Sweet Potato Casserole
4 good-sized (about 3 pounds) sweet potatoes or red yams, scrubbed clean
1/4 cup granulated sugar
4 Tablespoons (2-ounces) unsalted butter, melted
2 extra large eggs, lightly beaten
1 teaspoon pure vanilla extract
1/3 cup milk
1/2 teaspoon kosher salt
2 cups mini-marshmallows
3 Tablespoons (1 1/2 ounces) unsalted butter, melted
1/2 cup packed light brown sugar
1/4 cup unbleached all-purpose flour
1/2 cup chopped pecans
Pinch of kosher salt
Preheat the oven to 400º F. Line a rimmed baking sheet with foil. Place the sweet potatoes on the baking sheet and bake until soft, about 45-60 minutes. (The potatoes will ooze some syrup.) Allow the potatoes to cool to the touch. Once cool, peel the potatoes and force the flesh through a ricer. (This removes the strings and makes for a fluffy and smooth texture.)

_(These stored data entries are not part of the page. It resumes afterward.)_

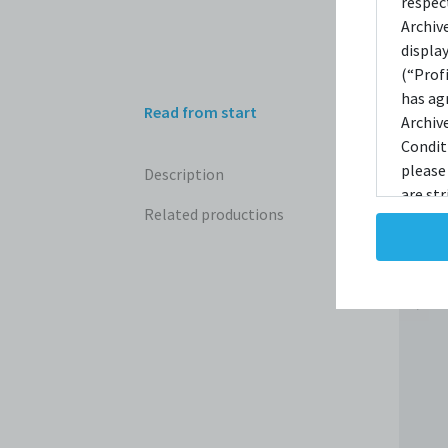
respec
Archiv
displa
(“Prof
has ag
Read from start
Archiv
Condit
please
Description
are str
Related productions
reprodu
not ta
copies
taken 
Condit
destro
shall 
broadc
whatso
agree t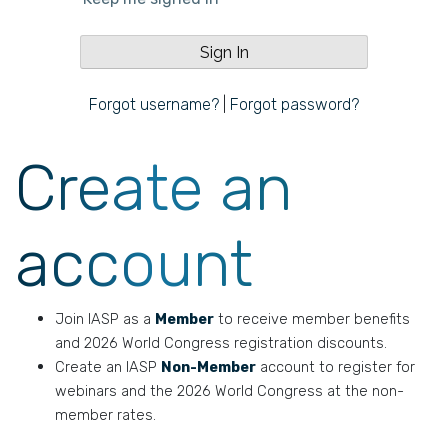
Forgot username?
|
Forgot password?
Create an
account
Join IASP as a
Member
to receive member benefits
and 2026 World Congress registration discounts.
Create an IASP
Non-Member
account to register for
webinars and the 2026 World Congress at the non-
member rates.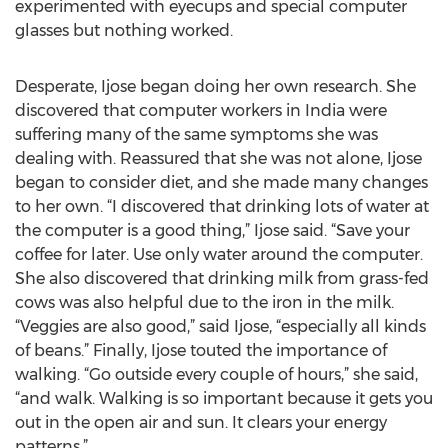
experimented with eyecups and special computer
glasses but nothing worked.
Desperate, Ijose began doing her own research. She
discovered that computer workers in India were
suffering many of the same symptoms she was
dealing with. Reassured that she was not alone, Ijose
began to consider diet, and she made many changes
to her own. “I discovered that drinking lots of water at
the computer is a good thing,” Ijose said. “Save your
coffee for later. Use only water around the computer.
She also discovered that drinking milk from grass-fed
cows was also helpful due to the iron in the milk.
“Veggies are also good,” said Ijose, “especially all kinds
of beans.” Finally, Ijose touted the importance of
walking. “Go outside every couple of hours,” she said,
“and walk. Walking is so important because it gets you
out in the open air and sun. It clears your energy
patterns.”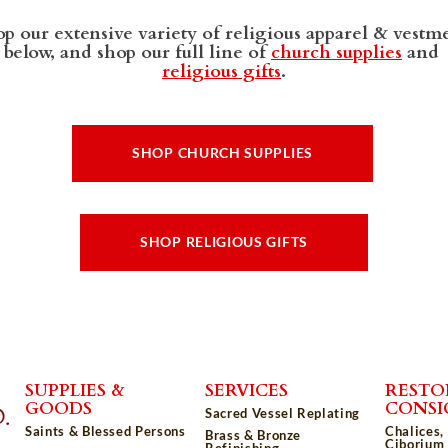
p our extensive variety of religious apparel & vestm
below, and shop our full line of
church supplies
and
religious gifts
.
SHOP CHURCH SUPPLIES
SHOP RELIGIOUS GIFTS
SUPPLIES &
SERVICES
RESTO
GOODS
CONS
Sacred Vessel Replating
Saints & Blessed Persons
Chalices,
Brass & Bronze
Ciborium 
Refinishing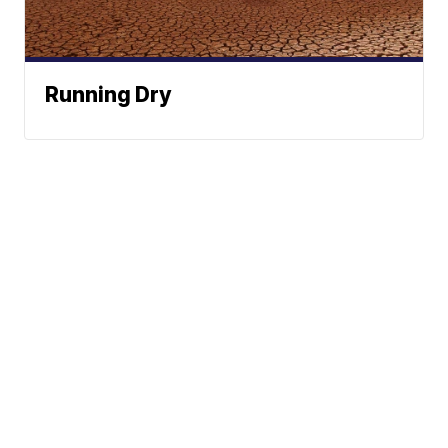
Running Dry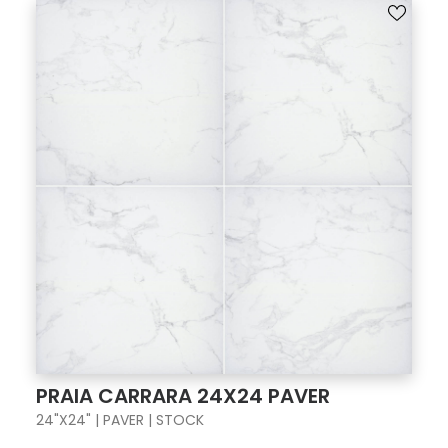
PRAIA CARRARA 24X24 PAVER
24"X24" | PAVER | STOCK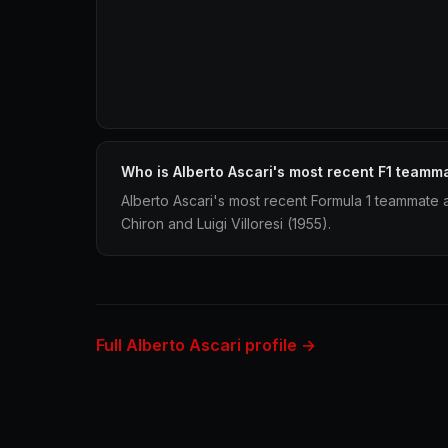
Who is Alberto Ascari's most recent F1 teamm
Alberto Ascari's most recent Formula 1 teammate a
Chiron and Luigi Villoresi (1955).
Full Alberto Ascari profile →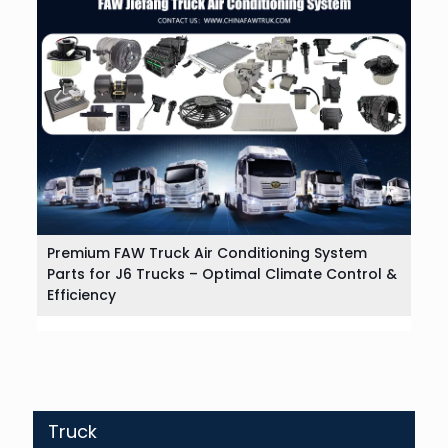
Premium FAW Truck Air Conditioning System
Parts for J6 Trucks – Optimal Climate Control &
Efficiency
Truck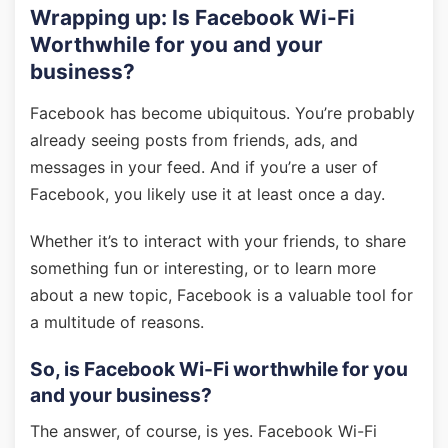
Wrapping up: Is Facebook Wi-Fi
Worthwhile for you and your
business?
Facebook has become ubiquitous. You’re probably
already seeing posts from friends, ads, and
messages in your feed. And if you’re a user of
Facebook, you likely use it at least once a day.
Whether it’s to interact with your friends, to share
something fun or interesting, or to learn more
about a new topic, Facebook is a valuable tool for
a multitude of reasons.
So, is Facebook Wi-Fi worthwhile for you
and your business?
The answer, of course, is yes. Facebook Wi-Fi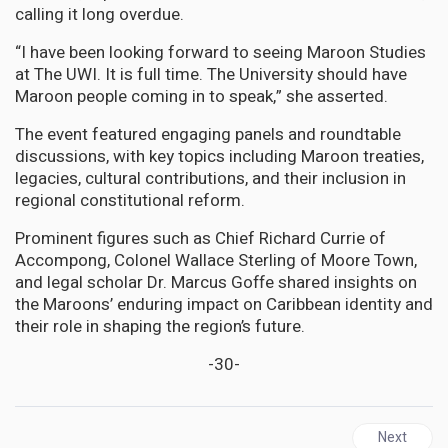
calling it long overdue.
“I have been looking forward to seeing Maroon Studies
at The UWI. It is full time. The University should have
Maroon people coming in to speak,” she asserted.
The event featured engaging panels and roundtable
discussions, with key topics including Maroon treaties,
legacies, cultural contributions, and their inclusion in
regional constitutional reform.
Prominent figures such as Chief Richard Currie of
Accompong, Colonel Wallace Sterling of Moore Town,
and legal scholar Dr. Marcus Goffe shared insights on
the Maroons’ enduring impact on Caribbean identity and
their role in shaping the region’s future.
-30-
Next articl
Next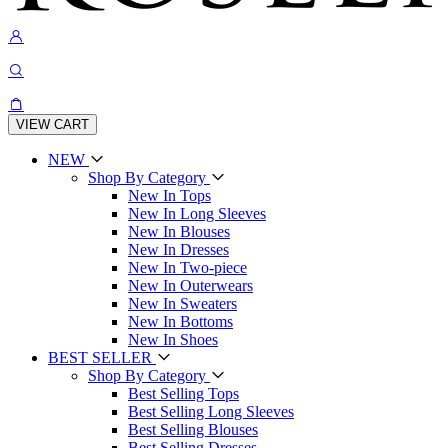
VIEW CART
NEW
Shop By Category
New In Tops
New In Long Sleeves
New In Blouses
New In Dresses
New In Two-piece
New In Outerwears
New In Sweaters
New In Bottoms
New In Shoes
BEST SELLER
Shop By Category
Best Selling Tops
Best Selling Long Sleeves
Best Selling Blouses
Best Selling Dresses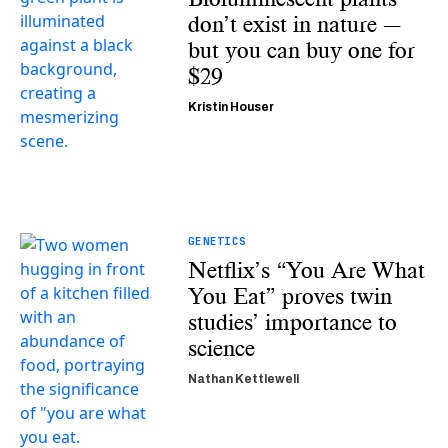
don’t exist in nature —
but you can buy one for
$29
Kristin Houser
GENETICS
Netflix’s “You Are What
You Eat” proves twin
studies’ importance to
science
Nathan Kettlewell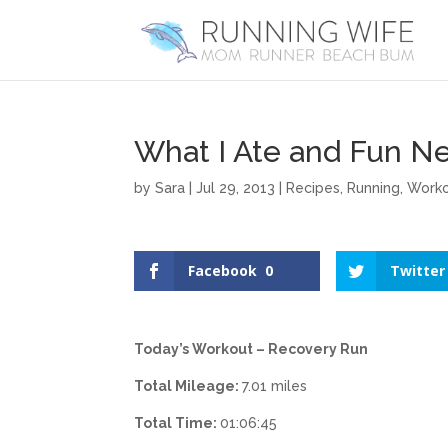
What I Ate and Fun N
by
Sara
|
Jul 29, 2013
|
Recipes
,
Running
,
Work
Facebook
0
Twitter
Today’s Workout – Recovery Run
Total Mileage:
7.01 miles
Total Time:
01:06:45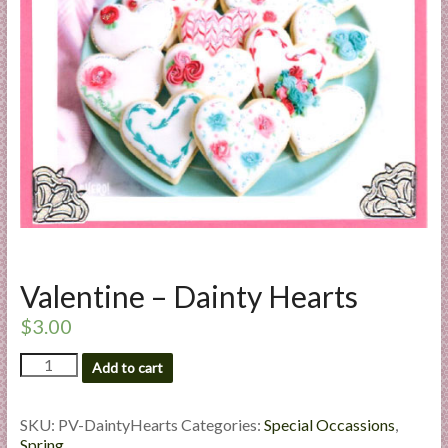
a
r
t
C
a
r
d
M
a
k
Valentine – Dainty Hearts
i
n
$
3.00
g
Valentine
S
Add to cart
-
u
Dainty
p
Hearts
SKU:
PV-DaintyHearts
Categories:
Special Occassions
,
p
quantity
Spring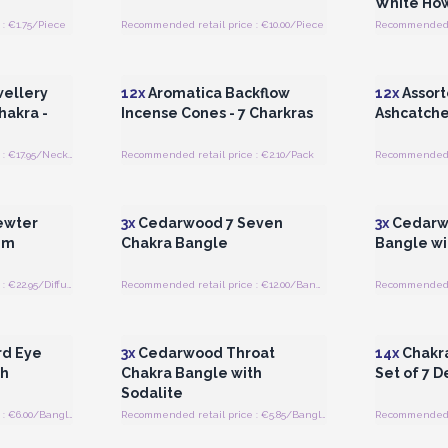
White How
: €1.75/Piece
Recommended retail price : €10.00/Piece
 Wholesale
Login or Register for Wholesale
Login or 
Prices
ellery
12x
Aromatica Backflow
12x
Assort
hakra -
Incense Cones - 7 Charkras
Ashcatche
Recommended retail price : €17.95/Necklace
Recommended retail price : €2.10/Pack
Recommended re
 Wholesale
Login or Register for Wholesale
Login or 
Prices
Pewter
3x
Cedarwood 7 Seven
3x
Cedarw
mm
Chakra Bangle
Bangle wi
Recommended retail price : €22.95/Diffuser
Recommended retail price : €12.00/Bangle
 Wholesale
Login or Register for Wholesale
Login or 
Prices
d Eye
3x
Cedarwood Throat
14x
Chakra
th
Chakra Bangle with
Set of 7 D
Sodalite
Recommended retail price : €6.00/Bangle
Recommended retail price : €5.85/Bangle
Recommended re
 Wholesale
Login or Register for Wholesale
Login or 
Prices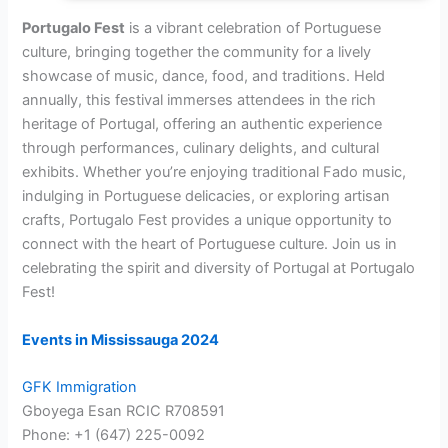
Portugalo Fest
is a vibrant celebration of Portuguese
culture, bringing together the community for a lively
showcase of music, dance, food, and traditions. Held
annually, this festival immerses attendees in the rich
heritage of Portugal, offering an authentic experience
through performances, culinary delights, and cultural
exhibits. Whether you’re enjoying traditional Fado music,
indulging in Portuguese delicacies, or exploring artisan
crafts, Portugalo Fest provides a unique opportunity to
connect with the heart of Portuguese culture. Join us in
celebrating the spirit and diversity of Portugal at Portugalo
Fest!
Events in Mississauga 2024
GFK Immigration
Gboyega Esan RCIC R708591
Phone: +1 (647) 225-0092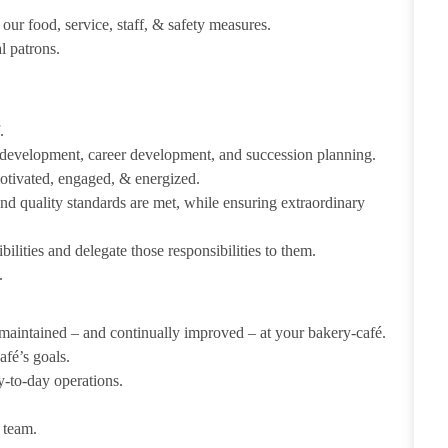
our food, service, staff, & safety measures.
al patrons.
f.
e development, career development, and succession planning.
tivated, engaged, & energized.
d quality standards are met, while ensuring extraordinary
lities and delegate those responsibilities to them.
.
maintained – and continually improved – at your bakery-café.
fé’s goals.
y-to-day operations.
 team.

In a large bowl beat together the mashed sweet potatoes, sugar, butter, eggs, vanilla, milk, and salt using a hand-held mixer. Place the mixture in a 7- x 11-inch baking dish or 2-quart casserole.
Preheat the oven to 350º F.
For the Topping
Sprinkle the mini marshmallows over half of the sweet potatoes. In a small bowl, mix together the butter, brown sugar, flour, pecans, and salt. Sprinkle over the other half of the sweet potatoes.
Bake for 25 minutes or until the pecan topping is browned and the marshmallows are toasted. Enjoy!